The above procedure was followed without using tris-N-(2-hydroxyethyl)amine and di-N-(2-hydroxyethyl)amine. The resulting microscopic capsule dispersion had blue color.
EXAMPLE 9
A solution obtained by uniformly dissolving 25 parts of terephthaloyl dichloride in 67 parts of lauryl diphenyl ether containing 3.5% by weight of bis(4-dimethylaminophenyl)4'-methoxy-naphtyl-1'-methane was mixed with 250 parts of water containing 4 parts of polyvinyl alcohol and 0.1 part of pyrophosphoric acid dissolved therein. The resultant mixture was mixed and emulsified in a bromo-mixer and then maintained at 25.degree. C. Then, an intimate liquid mixture of 0.5 part of ethylenediamine, 10 parts of hexamethylenediamine, 10 parts of NaOH and 75 parts of water was slowly dropped so as to induce a polyamide film formation reaction between terephthaloyl dichloride and the amines at interfaces of water and oil droplets, thereby completing the microencapsulation step. Thereafter, the resulting dispersion was combined with 15 parts of di-(.omega.-hydroxyethylpolyoxyethylene)stearylamine (trade mark: "Esomine"; product of Lion-Aczo Co., Ltd.) and allowed to stand twice around the clock, resulting in the provision of a white microscopic capsule dispersion.

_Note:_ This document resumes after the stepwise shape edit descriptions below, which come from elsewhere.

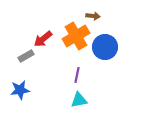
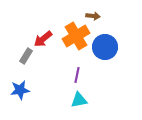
gray rectangle: rotated 28 degrees counterclockwise
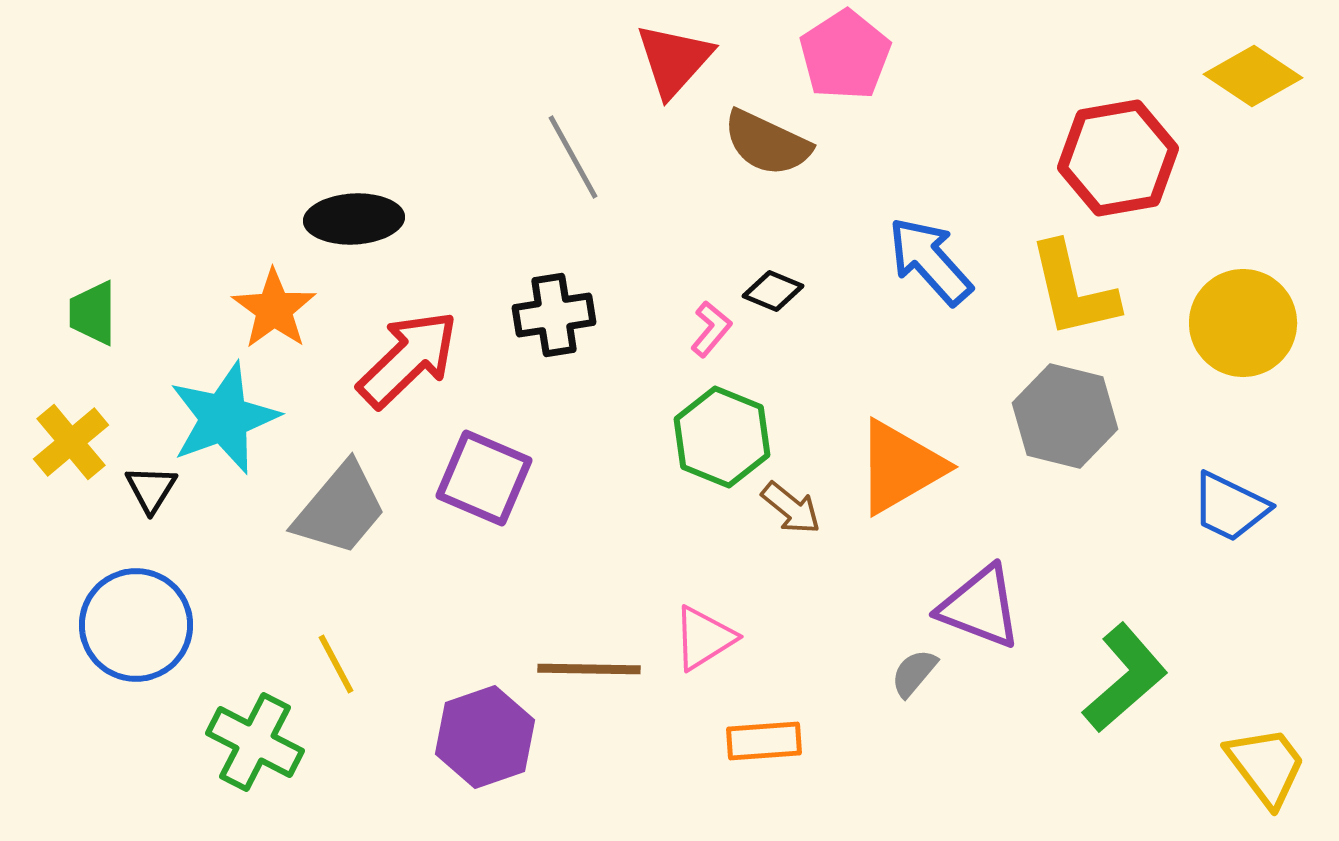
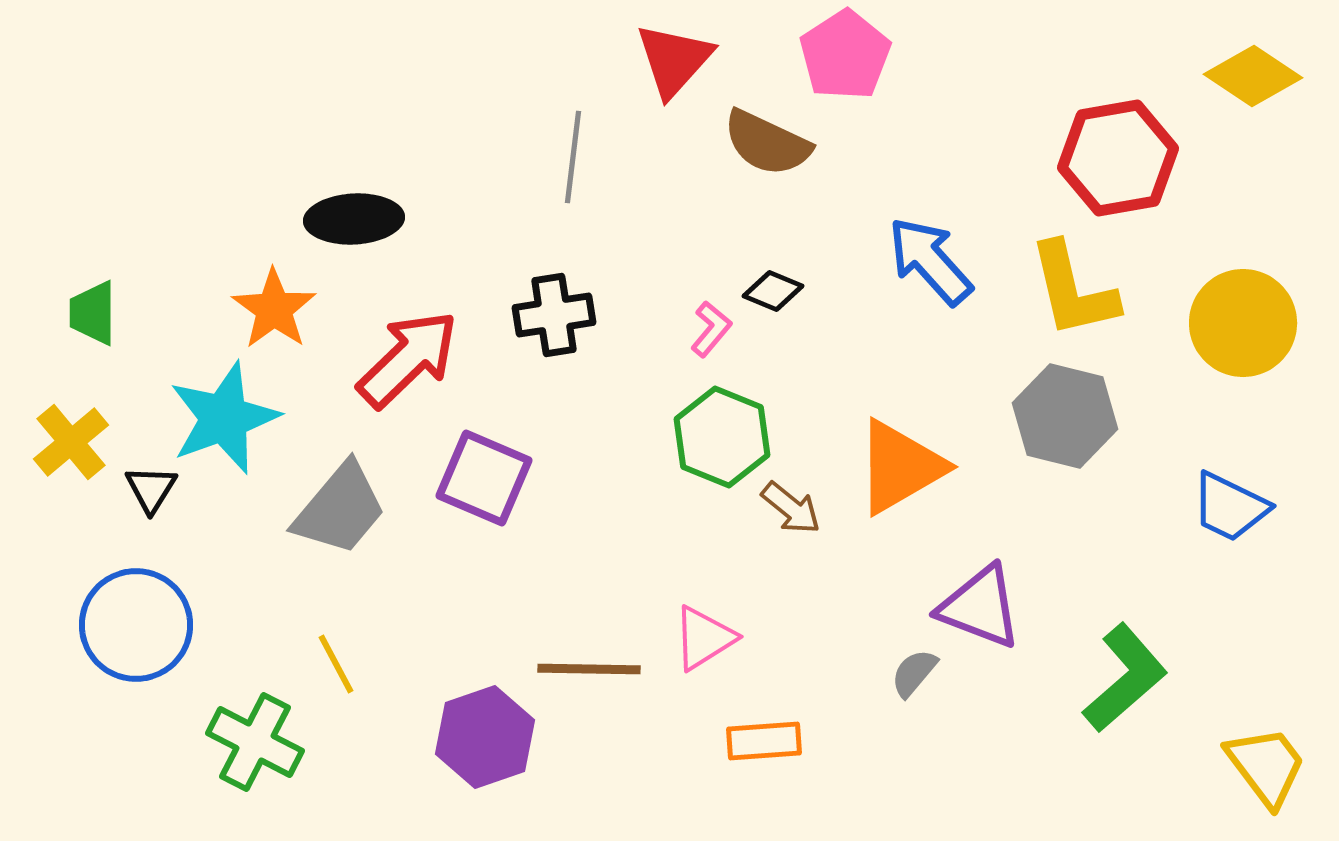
gray line: rotated 36 degrees clockwise
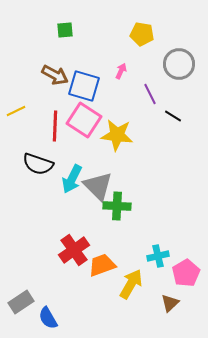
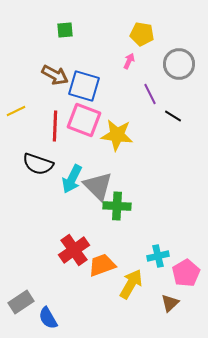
pink arrow: moved 8 px right, 10 px up
pink square: rotated 12 degrees counterclockwise
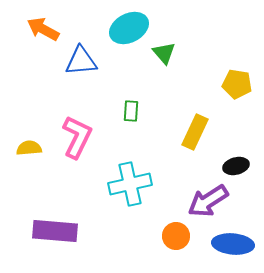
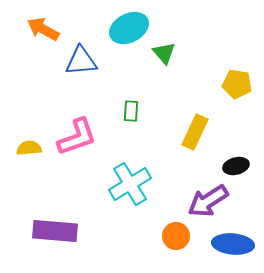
pink L-shape: rotated 45 degrees clockwise
cyan cross: rotated 18 degrees counterclockwise
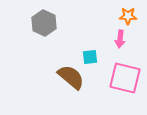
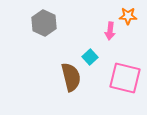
pink arrow: moved 10 px left, 8 px up
cyan square: rotated 35 degrees counterclockwise
brown semicircle: rotated 36 degrees clockwise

The above procedure was followed without using di-(.omega.-hydroxyethylpolyoxyethylene)stearylamine. The resultant microscopic capsule dispersion was colored slightly blue.
EXAMPLE 10
12.6 parts of diisopropylnaphthalene containing 4% by weight of leuco crystal violet (4,4',4"-trisdimethylaminotriphenylmethane) dissolved therein and a 6% aqueous solution of acid-treated gelatin containing 0.2 part of disodium ethylenediamine-tetraacetate were mixed and stirred and emulsified at 55.degree. C. in a bromo-mixer. While continuing the stirring, 50 parts of a 1% aqueous solution of carboxymethyl cellulose(average polymerization degree: 160; etherification degree: 0.70) were added, followed by the addition of 30 parts of warm water to dilute the liquid mixture. The pH of the thus-diluted liquid mixture was then adjusted to pH 4.3 with acetic acid to induce coacervation. It was then cooled down to 8.degree.-9.degree. C. with stirring, thereby gelling the coacervate films. After adding 1.75 parts of an aqueous 37% formaldehyde solution, its pH was adjusted to 10.5 by slowly adding dropwise an aqueous 10% caustic soda solution thereto to harden coacervate films. Then, the temperature of the liquid mixture was raised 40.degree. C. and thereafter allowed to drop to room temperature, thereby completing the microencapsulation step.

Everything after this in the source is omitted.